--- Work request ---
Scan the following material for the string "should" and copy each line in which it appears.
————
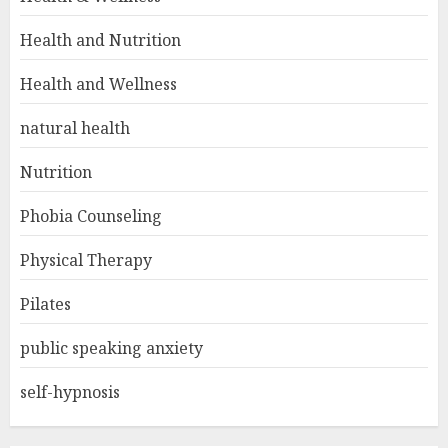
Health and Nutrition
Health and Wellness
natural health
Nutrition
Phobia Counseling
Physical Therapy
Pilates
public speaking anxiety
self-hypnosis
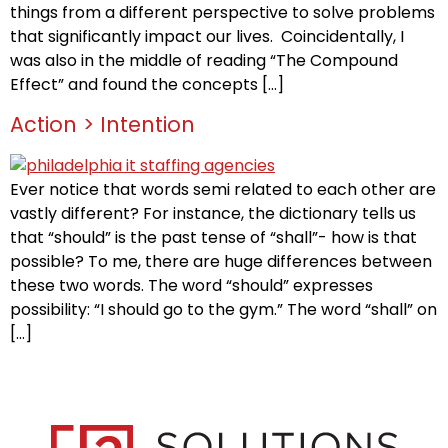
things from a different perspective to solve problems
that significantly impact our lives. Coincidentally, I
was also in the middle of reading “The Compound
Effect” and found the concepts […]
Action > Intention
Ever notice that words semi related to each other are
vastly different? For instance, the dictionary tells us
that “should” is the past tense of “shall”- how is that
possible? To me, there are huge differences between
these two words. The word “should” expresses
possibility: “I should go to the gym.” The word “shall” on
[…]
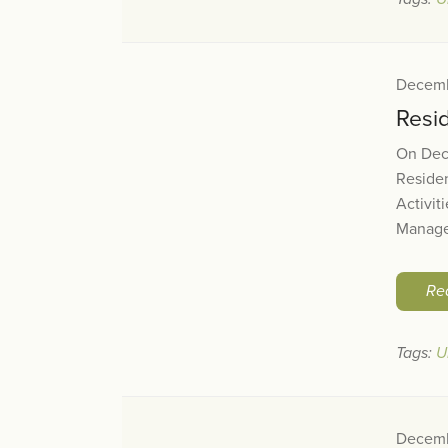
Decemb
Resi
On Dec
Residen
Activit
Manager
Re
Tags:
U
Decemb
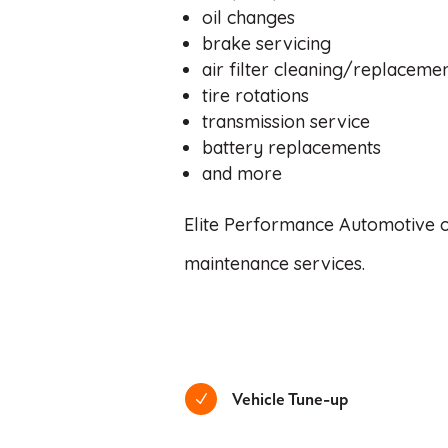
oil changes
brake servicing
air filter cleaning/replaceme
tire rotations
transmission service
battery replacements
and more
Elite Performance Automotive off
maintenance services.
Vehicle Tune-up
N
————
--- Task result ---
that “should” is the past tense of “shall”- how is that
these two words. The word “should” expresses
possibility: “I should go to the gym.” The word “shall” on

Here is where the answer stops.